Despite congressional leaders’ position that Congress does not need to consider remote voting in light of the coronavirus pandemic, the diagnosis of Sen. Rand Paul with COVID-19 has kept the topic alive at the highest levels — including at the White House.
President Donald Trump on Sunday endorsed the idea of Congress setting up remote voting procedures “on a temporary basis” after Paul, a Kentucky Republican, tested positive for the novel coronavirus.
“I would certainly be in favor of it, where they could remote from some outside location,” the president said when asked about the idea during the daily coronavirus news conference.
“I was thinking about it today,” Trump said. “You could have a lot of senators and a lot of House members. … You could have a large number” who have COVID-19.
Despite that sentiment, however, Senate Majority Leader Mitch McConnell and his team have brushed off the idea. On Sunday, as the Senate struggled to coalesce around a third stimulus package to deal with the fallout from the pandemic, McConnell referred to his home-state colleague, as well as the four other Republican senators in self-quarantine.
“We’re not immune to it in terms of the public health risk. The coronavirus has hit the Senate today as well. We have five members, five members in self-quarantine. Everybody understands the emergency, particularly when it hits close to home. It’s not just back in our states, but right here in the Senate,” he said.
Senators defied a standing request from McConnell to enter and exit votes quickly and to not linger. Last week he made a specific plea for his colleagues to give a wide berth to the clerk staff and other Senate staffers required for the chamber to be in session.
But on Sunday, the same day one of their own tested positive for COVID-19, senators huddled together to talk and gathered in the well of the chamber.
The doors to the chamber were propped open so senators did not have to push them. Many rubbed hand sanitizer on their hands as they entered the chamber to vote.
Trump said there may be constitutional reasons why Congress has to convene in the Capitol, but he would support remote voting during the coronavirus pandemic if it’s feasible.
He mentioned Paul’s diagnosis at the news conference Sunday, along with that of Florida Republican Rep. Mario Diaz-Balart, whom he misidentified as José, saying the coronavirus is “getting quite close to home.”
“I hope they’re all going to be fine, but I just want to send our regards … to those two great friends of mine,” he said.
He said he talked to Diaz-Balart on Saturday.
Senate Rules and Administration Chairman Roy Blunt told reporters Sunday that Paul’s diagnosis would not trigger immediate changes in the Senate but that he’s awaiting more information.
“Individual members will know whether they’ve had much contact with him in the last week or not.
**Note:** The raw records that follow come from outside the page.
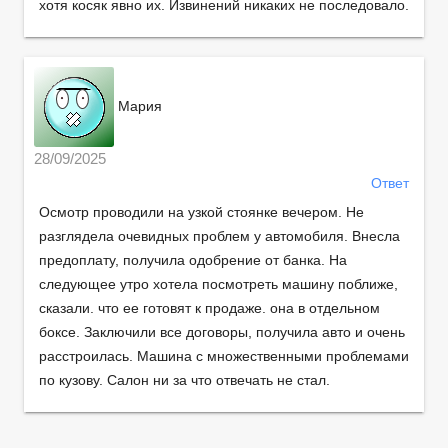
хотя косяк явно их. Извинений никаких не последовало.
Мария
28/09/2025
Ответ
Осмотр проводили на узкой стоянке вечером. Не
разглядела очевидных проблем у автомобиля. Внесла
предоплату, получила одобрение от банка. На
следующее утро хотела посмотреть машину поближе,
сказали. что ее готовят к продаже. она в отдельном
боксе. Заключили все договоры, получила авто и очень
расстроилась. Машина с множественными проблемами
по кузову. Салон ни за что отвечать не стал.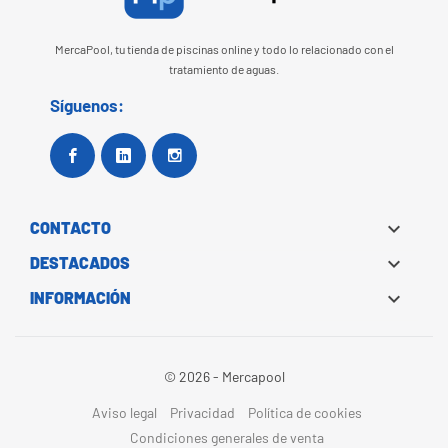
MercaPool, tu tienda de piscinas online y todo lo relacionado con el
tratamiento de aguas.
Síguenos:
Facebook
Google+
Instagram

CONTACTO

DESTACADOS

INFORMACIÓN
© 2026 - Mercapool
Aviso legal
Privacidad
Política de cookies
Condiciones generales de venta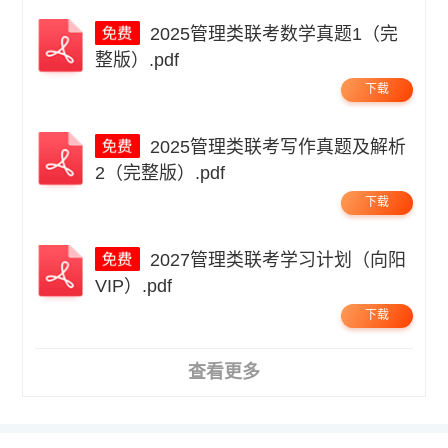
2025管理类联考数学真题1（完
整版）.pdf
下载
2025管理类联考写作真题及解析
2（完整版）.pdf
下载
2027管理类联考学习计划（向阳
VIP）.pdf
下载
查看更多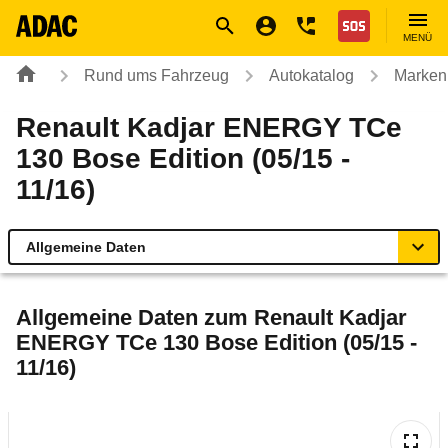
Navigation
Suche
Seiteninhalt
Fußzeile
Nothilfe
MENÜ
Rund ums Fahrzeug
Autokatalog
Marken
Renault Kadjar ENERGY TCe
130 Bose Edition (05/15 -
11/16)
Allgemeine Daten
Allgemeine Daten
Allgemeine Daten zum
Renault Kadjar
ENERGY TCe 130 Bose Edition (05/15 -
Technische Daten
11/16)
Ähnliche Autotests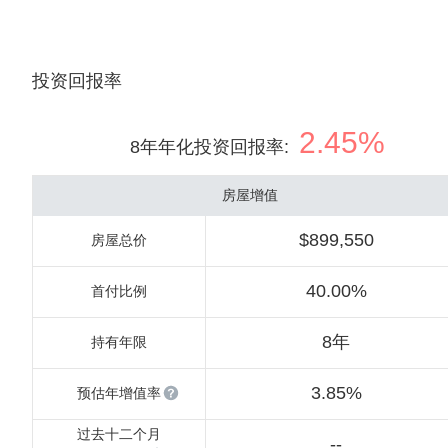
投资回报率
2.45%
8年年化投资回报率
:
房屋增值
$899,550
房屋总价
40.00%
首付比例
8年
持有年限
3.85%
预估年增值率
过去十二个月
--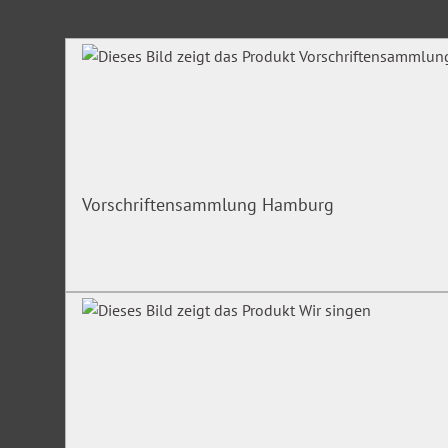
Produktgalerie überspringen
Vorschriftensammlung Hamburg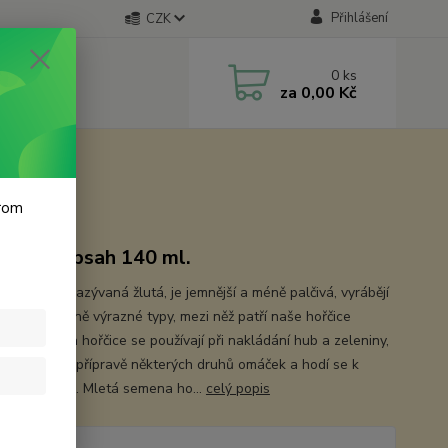
Přihlášení
CZK
0
ks
za
0,00 Kč
krom
avka, obsah 140 ml.
řčice, také nazývaná žlutá, je jemnější a méně palčivá, vyrábějí
í chuťově méně výrazné typy, mezi něž patří naše hořčice
čná. Semena hořčice se používají při nakládání hub a zeleniny,
vání ryb a k přípravě některých druhů omáček a hodí se k
ým pokrmům. Mletá semena ho...
celý popis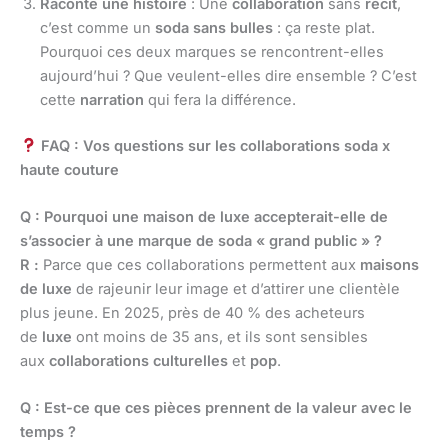
Raconte une histoire
: Une
collaboration
sans
récit
,
c’est comme un
soda sans bulles
: ça reste plat.
Pourquoi ces deux marques se rencontrent-elles
aujourd’hui ? Que veulent-elles dire ensemble ? C’est
cette
narration
qui fera la différence.
FAQ : Vos questions sur les collaborations soda x
haute couture
Q : Pourquoi une maison de luxe accepterait-elle de
s’associer à une marque de soda « grand public » ?
R :
Parce que ces collaborations permettent aux
maisons
de luxe
de rajeunir leur image et d’attirer une clientèle
plus jeune. En 2025, près de 40 % des acheteurs
de
luxe
ont moins de 35 ans, et ils sont sensibles
aux
collaborations culturelles
et
pop
.
Q : Est-ce que ces pièces prennent de la valeur avec le
temps ?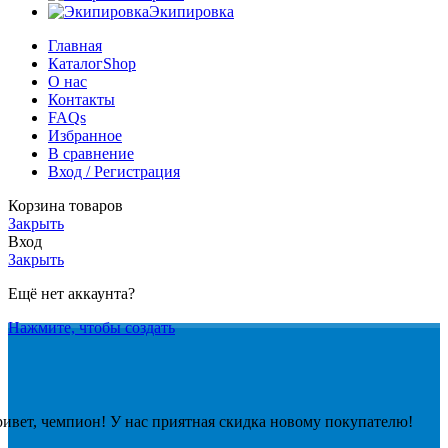
Экипировка
Главная
Каталог
Shop
О нас
Контакты
FAQs
Избранное
В сравнение
Вход / Регистрация
Корзина товаров
Закрыть
Вход
Закрыть
Ещё нет аккаунта?
Нажмите, чтобы создать
ивет, чемпион! У нас приятная скидка новому покупателю!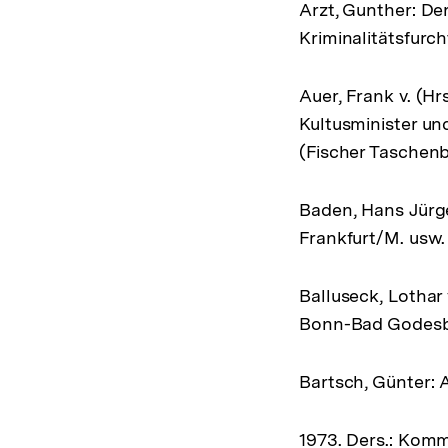
Arzt, Gunther: D
Kriminalitätsfurc
Auer, Frank v. (H
Kultusminister un
(Fischer Taschenb
Baden, Hans Jürg
Frankfurt/M. usw.
Balluseck, Lotha
Bonn-Bad Godesb
Bartsch, Günter: A
1973. Ders.: Komm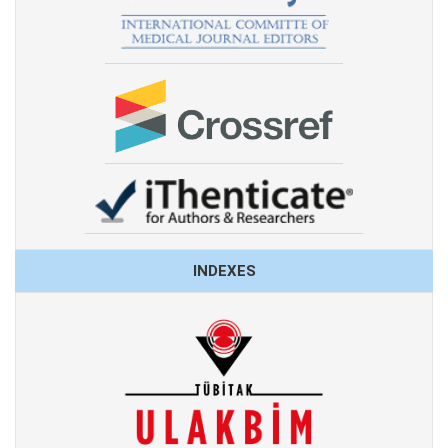
INDEXES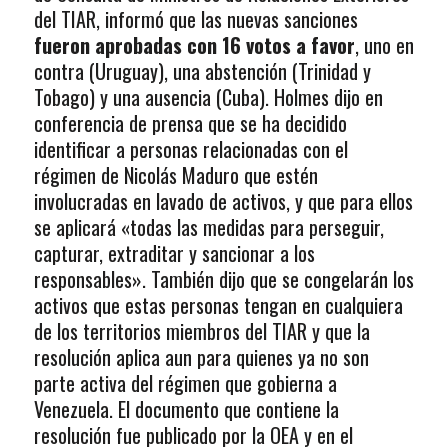
del TIAR, informó que las nuevas sanciones
fueron aprobadas con 16 votos a favor
, uno en
contra (Uruguay), una abstención (Trinidad y
Tobago) y una ausencia (Cuba). Holmes dijo en
conferencia de prensa que se ha decidido
identificar a personas relacionadas con el
régimen de Nicolás Maduro que estén
involucradas en lavado de activos, y que para ellos
se aplicará «todas las medidas para perseguir,
capturar, extraditar y sancionar a los
responsables». También dijo que se congelarán los
activos que estas personas tengan en cualquiera
de los territorios miembros del TIAR y que la
resolución aplica aun para quienes ya no son
parte activa del régimen que gobierna a
Venezuela. El documento que contiene la
resolución fue publicado por la OEA y en el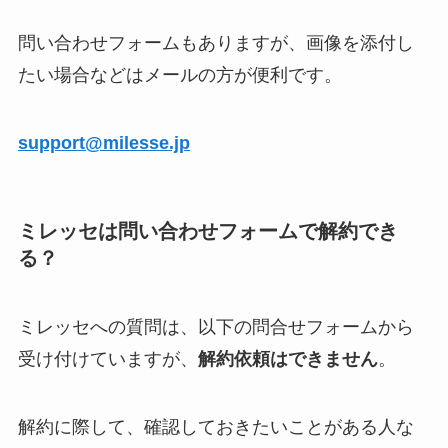
問い合わせフォームもありますが、画像を添付し
たい場合などはメールの方が便利です。
support@milesse.jp
ミレッセは問い合わせフォームで解約でき
る？
ミレッセへの質問は、以下の問合せフォームから
受け付けていますが、
解約依頼はできません
。
解約に際して、確認しておきたいことがある人な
And I don’t believe it changes our posture,” Blunt said.
When asked if senators should get out of town to avoid spreading the virus among themselves, he noted the wide recommendations that people not travel unnecessarily.
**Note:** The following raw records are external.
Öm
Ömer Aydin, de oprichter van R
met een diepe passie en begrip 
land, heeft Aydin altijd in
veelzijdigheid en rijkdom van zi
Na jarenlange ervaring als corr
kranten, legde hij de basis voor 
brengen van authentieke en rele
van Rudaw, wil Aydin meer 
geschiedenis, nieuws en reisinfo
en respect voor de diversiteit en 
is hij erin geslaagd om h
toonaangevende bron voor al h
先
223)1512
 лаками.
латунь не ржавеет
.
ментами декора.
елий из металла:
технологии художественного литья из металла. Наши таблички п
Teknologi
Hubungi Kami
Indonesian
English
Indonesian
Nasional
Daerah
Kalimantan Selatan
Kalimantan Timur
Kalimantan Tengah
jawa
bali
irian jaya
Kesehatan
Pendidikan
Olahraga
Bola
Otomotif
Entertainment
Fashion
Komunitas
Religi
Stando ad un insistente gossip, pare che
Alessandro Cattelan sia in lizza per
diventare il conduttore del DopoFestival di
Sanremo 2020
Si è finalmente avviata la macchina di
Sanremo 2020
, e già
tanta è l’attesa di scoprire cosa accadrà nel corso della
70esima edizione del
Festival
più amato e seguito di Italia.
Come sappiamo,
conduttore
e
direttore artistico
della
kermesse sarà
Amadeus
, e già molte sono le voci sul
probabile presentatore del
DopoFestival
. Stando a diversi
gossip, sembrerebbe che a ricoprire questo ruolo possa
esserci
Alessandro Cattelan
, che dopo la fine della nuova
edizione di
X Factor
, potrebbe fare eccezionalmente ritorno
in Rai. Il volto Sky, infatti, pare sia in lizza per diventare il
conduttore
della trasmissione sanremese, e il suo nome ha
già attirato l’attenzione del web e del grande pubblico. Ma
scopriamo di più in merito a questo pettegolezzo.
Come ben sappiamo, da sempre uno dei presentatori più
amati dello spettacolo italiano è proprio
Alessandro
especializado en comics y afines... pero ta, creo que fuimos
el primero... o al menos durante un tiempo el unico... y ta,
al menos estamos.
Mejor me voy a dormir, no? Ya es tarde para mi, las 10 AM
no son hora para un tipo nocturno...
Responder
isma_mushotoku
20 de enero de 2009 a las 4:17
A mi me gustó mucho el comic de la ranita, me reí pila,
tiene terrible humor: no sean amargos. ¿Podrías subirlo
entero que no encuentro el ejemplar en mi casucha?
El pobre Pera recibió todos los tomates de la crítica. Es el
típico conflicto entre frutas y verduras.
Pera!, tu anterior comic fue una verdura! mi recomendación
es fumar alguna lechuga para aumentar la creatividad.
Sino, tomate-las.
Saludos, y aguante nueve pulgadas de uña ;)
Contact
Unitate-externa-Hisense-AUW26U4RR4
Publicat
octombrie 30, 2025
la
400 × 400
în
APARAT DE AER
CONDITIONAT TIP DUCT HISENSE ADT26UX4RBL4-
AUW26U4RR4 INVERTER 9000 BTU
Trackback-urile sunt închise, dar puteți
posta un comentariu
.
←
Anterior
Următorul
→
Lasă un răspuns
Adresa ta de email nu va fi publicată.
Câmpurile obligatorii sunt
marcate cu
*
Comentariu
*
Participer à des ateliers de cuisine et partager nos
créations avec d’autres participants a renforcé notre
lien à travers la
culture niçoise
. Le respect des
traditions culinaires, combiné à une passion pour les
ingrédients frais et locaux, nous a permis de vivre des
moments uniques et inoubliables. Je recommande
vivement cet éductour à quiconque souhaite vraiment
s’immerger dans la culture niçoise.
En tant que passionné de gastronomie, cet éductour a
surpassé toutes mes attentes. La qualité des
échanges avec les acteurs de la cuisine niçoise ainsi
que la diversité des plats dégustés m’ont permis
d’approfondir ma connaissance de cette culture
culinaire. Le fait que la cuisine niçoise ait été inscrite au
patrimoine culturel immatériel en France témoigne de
“I wouldn’t think so. And if we do get out of here, how would we get out of here?” the Missouri Republican said.
Still, several senators are pushing for remote voting. Ohio Republican Rob Portman and Illinois Democrat Richard J. Durbin, who collaborated on a resolution to pursue remote voting, took to the floor Sunday evening to discuss the topic after the Senate failed to advance the stimulus package.
Durbin called for establishing “a verifiable technology and procedure so members do not have to be physically present.”
“Five of our Senate colleagues were unable to come to the floor of the Senate and vote because they’re in self-quarantine at this moment,” he said. “The numbers could grow to the point it could reach an extreme where there’s a question of an actual quorum on the floor of the Senate.”
Portman and Durbin’s resolution would give the Senate majority and minority leaders joint authority to allow secure remote voting for up to 30 days during emergency situations such as the current pandemic. Under the measure, the Senate could vote to extend the initial authority in additional 30-day increments.
“It affects both sides of the aisle,” Portman said. “We’re all vulnerable. If we can find a practical solution which respects the integrity of the voting process of the United States Senate, let’s do it.”